A global atmospheric general circulation model is used to examine seasonal river runoff for the world's largest rivers. The model's river runoff is not directly comparable to observed runoff at the mouth of a river basin because the model assumes that all runoff within a river's drainage basin reaches the river mouth instantaneously. It is useful, however, to examine the model's monthly runoff to determine the extent to which it does agree with runoff as understood by hydrologists, The runoff and precipitation for the river drainage basins are compared with observations. For most river basins the model produces too much precipitation and runoff. However, for the world's largest river, the Amazon, the mean annual runoff is less than half the observed. A common characteristic of high‐latitude rivers is a large runoff peak in the spring, primarily due to melting snow. The model reproduces these peaks but generally leads the observed runoff by one month.
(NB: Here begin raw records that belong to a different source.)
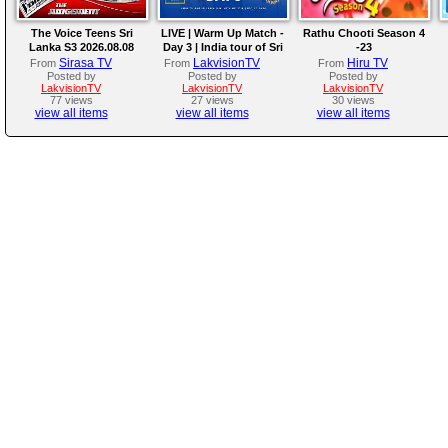
The Voice Teens Sri
LIVE | Warm Up Match -
Rathu Chooti Season 4
Lanka S3 2026.08.08
Day 3 | India tour of Sri
-23
Lanka 2026
Sirasa TV
LakvisionTV
Hiru TV
From
From
From
Posted by
Posted by
Posted by
LakvisionTV
LakvisionTV
LakvisionTV
77 views
27 views
30 views
view all items
view all items
view all items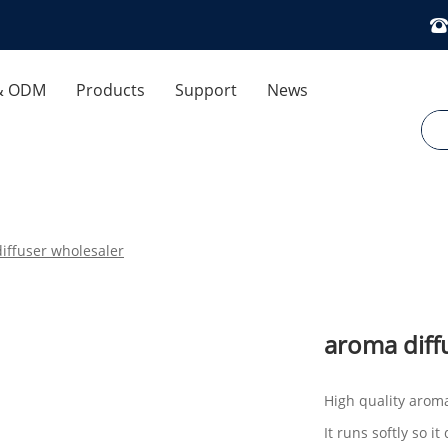
& ODM
Products
Support
News
 Control
Download
Company News
ses
FAQ
Industry News
iffuser wholesaler
Exhibitions And Events
Air Humidifier
Cooling Fan
Optimization Dedicated
aroma diff
Aromatherapy Diffuser
High quality arom
It runs softly so 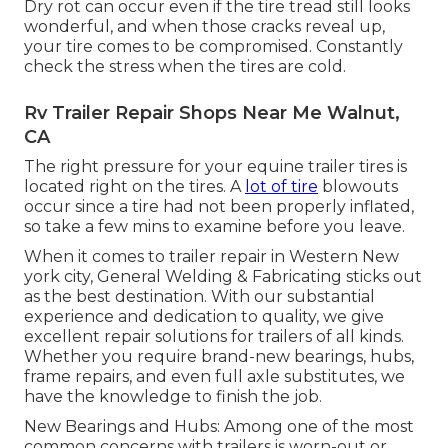
Dry rot can occur even if the tire tread still looks
wonderful, and when those cracks reveal up,
your tire comes to be compromised. Constantly
check the stress when the tires are cold.
Rv Trailer Repair Shops Near Me Walnut,
CA
The right pressure for your equine trailer tires is
located right on the tires. A
lot of tire
blowouts
occur since a tire had not been properly inflated,
so take a few mins to examine before you leave.
When it comes to trailer repair in Western New
york city, General Welding & Fabricating sticks out
as the best destination. With our substantial
experience and dedication to quality, we give
excellent repair solutions for trailers of all kinds.
Whether you require brand-new bearings, hubs,
frame repairs, and even full axle substitutes, we
have the knowledge to finish the job.
New Bearings and Hubs: Among one of the most
common concerns with trailers is worn-out or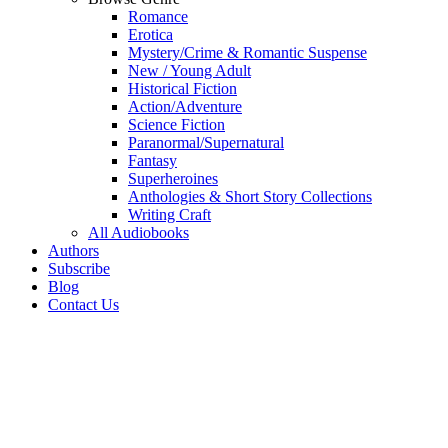
Romance
Erotica
Mystery/Crime & Romantic Suspense
New / Young Adult
Historical Fiction
Action/Adventure
Science Fiction
Paranormal/Supernatural
Fantasy
Superheroines
Anthologies & Short Story Collections
Writing Craft
All Audiobooks
Authors
Subscribe
Blog
Contact Us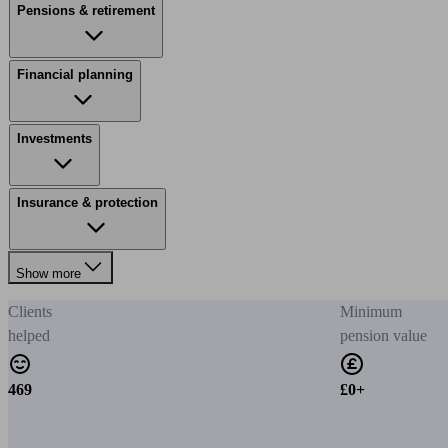
Pensions & retirement
Financial planning
Investments
Insurance & protection
Show more
Clients
Minimum
helped
pension value
469
£0+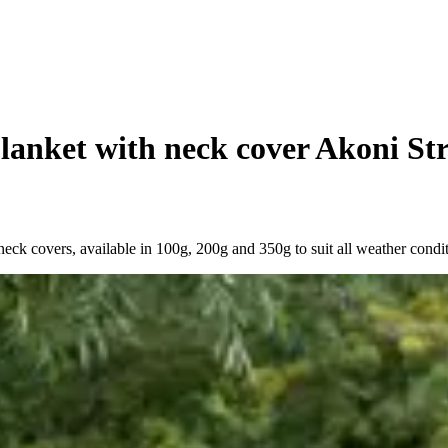
lanket with neck cover Akoni Str
eck covers, available in 100g, 200g and 350g to suit all weather condit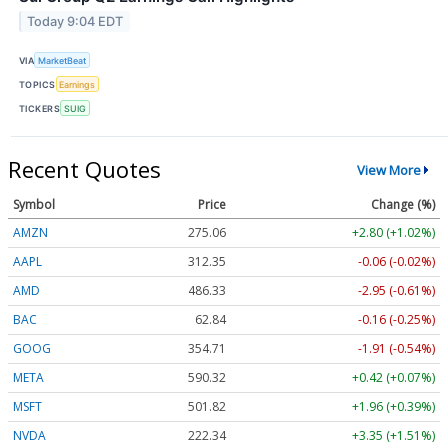
Today 9:04 EDT
VIA
MarketBeat
TOPICS
Earnings
TICKERS
SUIG
Recent Quotes
View More
Symbol
Price
Change (%)
AMZN
275.06
+2.80 (+1.02%)
AAPL
312.35
-0.06 (-0.02%)
AMD
486.33
-2.95 (-0.61%)
BAC
62.84
-0.16 (-0.25%)
GOOG
354.71
-1.91 (-0.54%)
META
590.32
+0.42 (+0.07%)
MSFT
501.82
+1.96 (+0.39%)
NVDA
222.34
+3.35 (+1.51%)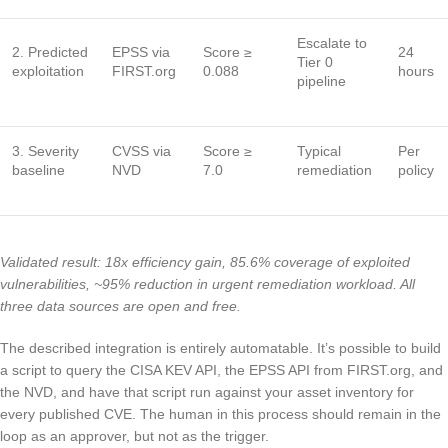
Escalate to
2. Predicted
EPSS via
Score ≥
24
Tier 0
exploitation
FIRST.org
0.088
hours
pipeline
3. Severity
CVSS via
Score ≥
Typical
Per
baseline
NVD
7.0
remediation
policy
Validated result: 18x efficiency gain, 85.6% coverage of exploited
vulnerabilities, ~95% reduction in urgent remediation workload. All
three data sources are open and free.
The described integration is entirely automatable. It’s possible to build
a script to query the CISA KEV API, the EPSS API from FIRST.org, and
the NVD, and have that script run against your asset inventory for
every published CVE. The human in this process should remain in the
loop as an approver, but not as the trigger.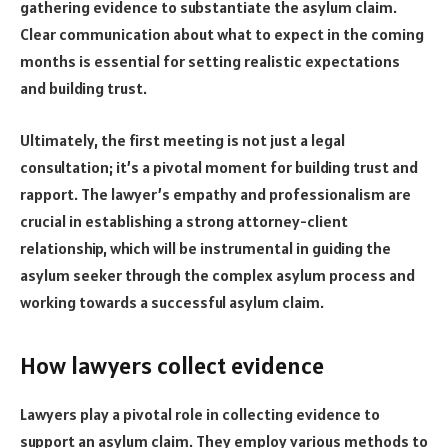
gathering evidence to substantiate the asylum claim.
Clear communication about what to expect in the coming
months is essential for setting realistic expectations
and building trust.
Ultimately, the first meeting is not just a legal
consultation; it’s a pivotal moment for building trust and
rapport. The lawyer’s empathy and professionalism are
crucial in establishing a strong attorney-client
relationship, which will be instrumental in guiding the
asylum seeker through the complex asylum process and
working towards a successful asylum claim.
How lawyers collect evidence
Lawyers play a pivotal role in collecting evidence to
support an asylum claim. They employ various methods to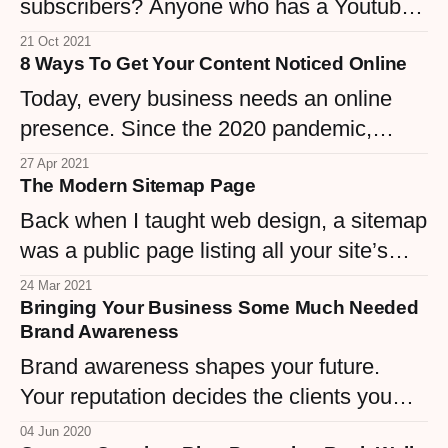
subscribers? Anyone who has a Youtube
channel wants this - to get more viewers
21 Oct 2021
8 Ways To Get Your Content Noticed Online
and subscribers and finally get that
monetization ignition going. But not
Today, every business needs an online
everyone can reach this target.
presence. Since the 2020 pandemic,
companies once built on foot traffic had to
27 Apr 2021
The Modern Sitemap Page
move online—making it harder than ever
to stand out.
Back when I taught web design, a sitemap
was a public page listing all your site’s
content. Today, it’s more about making
24 Mar 2021
Bringing Your Business Some Much Needed
sure Google knows your pages—but for
Brand Awareness
large sites, those old-school sitemaps
Brand awareness shapes your future.
were gems.
Your reputation decides the clients you
attract, and visibility fuels your leads. Let’s
04 Jun 2020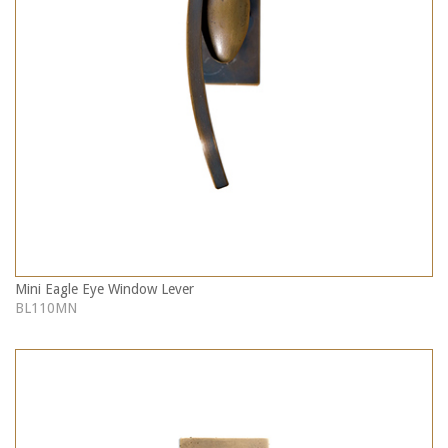
Mini Eagle Eye Window Lever
BL110MN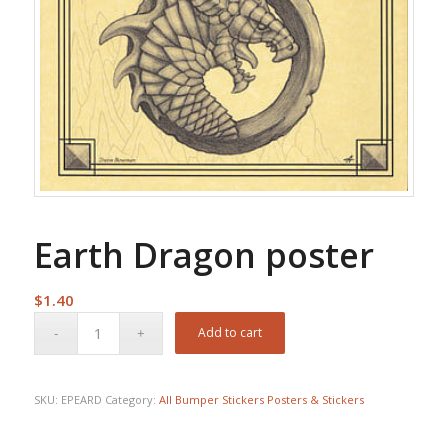
Earth Dragon poster
$
1.40
Add to cart
SKU:
EPEARD
Category:
All Bumper Stickers Posters & Stickers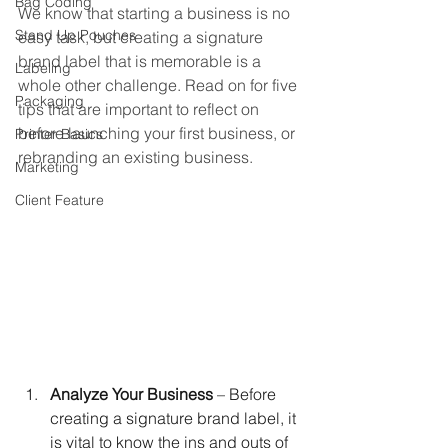
Bag Coding
We know that starting a business is no 
Stand Up Pouches
easy task, but creating a signature 
brand label that is memorable is a 
Labeling
whole other challenge. Read on for five 
Packaging
tips that are important to reflect on 
before launching your first business, or 
Printer Basics
rebranding an existing business. 
Marketing
Client Feature
Analyze Your Business
 – Before 
creating a signature brand label, it 
is vital to know the ins and outs of 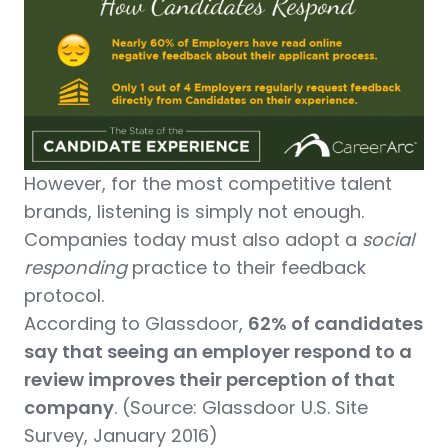
However, for the most competitive talent
brands, listening is simply not enough.
Companies today must also adopt a
social
responding
practice to their feedback
protocol.
According to Glassdoor,
62% of candidates
say that seeing an employer respond to a
review improves their perception of that
company
. (Source: Glassdoor U.S. Site
Survey, January 2016)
This arises because the model does not allow runoff to move between grid boxes but calculates only the total monthly runoff into the entire drainage basin. The runoff in dry river basins is poorly simulated by the model, in part because the precipitation is too large but also because the model's surface parameterizations do not accurately apportion the water lost between evapotranspiration and runoff. The present version of the atmospheric model contains two soil layers and specifies the grid box runoff at each time step as a linear function of the soil moisture storage and the precipitation. A more physically based model should improve the model's simulation of river runoff. A model's ability to simulate monthly river runoff is a good test of its hydrologic cycle and surface parameterizations in different climatic regions and provides a useful diagnostic for climate modelers.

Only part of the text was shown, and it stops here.